Outlier Mini Project

This project has two parts. In the first part, you will run a regression, and identify and remove the 10% of points that have the largest residual errors. Then you’ll remove those outliers from the dataset and refit the regression, just like the strategy that Sebastian suggested in the lesson videos.

In the second part, you will get acquainted with some of the outliers in the Enron finance data, and learn if/how to remove them.

Sebastian described to us an algorithm for improving a regression, which you will implement in this project. You will work through it in the next few quizzes. To summarize, what you'll do is fit the regression on all training points discard the 10% of points that have the largest errors between the actual y values, and the regression-predicted y values refit on the remaining points.

Start by running the starter code (outliers/outlier_removal_regression.py) and visualizing the points. A few outliers should clearly pop out. Deploy a linear regression, where net worth is the target and the feature being used to predict it is a person’s age (remember to train on the training data!).

The “correct” slope for the main body of data points is 6.25 (we know this because we used this value to generate the data); what slope does your regression have?

(Download all files as a zip folder from the Github. Don't use "save link as" because it will download and save files in the html formats, which cannot be picked up by the codes.)

#!/usr/bin/python

import random
import numpy
import matplotlib.pyplot as plt
import pickle

from outlier_cleaner import outlierCleaner
from operator import itemgetter


### load up some practice data with outliers in it
ages = pickle.load( open("practice_outliers_ages.pkl", "r") )
net_worths = pickle.load( open("practice_outliers_net_worths.pkl", "r") )

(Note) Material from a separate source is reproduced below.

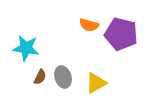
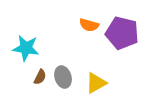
purple pentagon: moved 1 px right, 1 px up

### ages and net_worths need to be reshaped into 2D numpy arrays
### second argument of reshape command is a tuple of integers: (n_rows, n_columns)
### by convention, n_rows is the number of data points
### and n_columns is the number of features
ages       = numpy.reshape( numpy.array(ages), (len(ages), 1))
net_worths = numpy.reshape( numpy.array(net_worths), (len(net_worths), 1))
from sklearn.cross_validation import train_test_split
ages_train, ages_test, net_worths_train, net_worths_test = train_test_split(ages, net_worths, test_size=0.1, random_state=42)

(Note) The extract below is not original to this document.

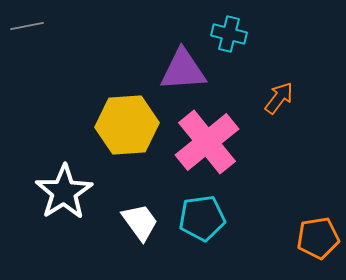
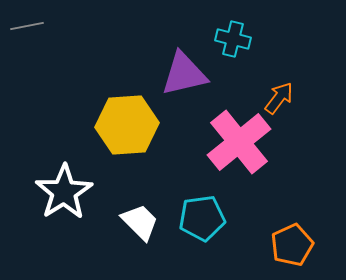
cyan cross: moved 4 px right, 5 px down
purple triangle: moved 1 px right, 4 px down; rotated 9 degrees counterclockwise
pink cross: moved 32 px right
white trapezoid: rotated 9 degrees counterclockwise
orange pentagon: moved 26 px left, 7 px down; rotated 15 degrees counterclockwise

### fill in a regression here!  Name the regression object reg so that
### the plotting code below works, and you can see what your regression looks like


from sklearn import linear_model
reg = linear_model.LinearRegression()
reg.fit(ages_train, net_worths_train)
reg.coef_

array([[ 5.07793064]])

What is the score you get when using your regression to make predictions with the test data?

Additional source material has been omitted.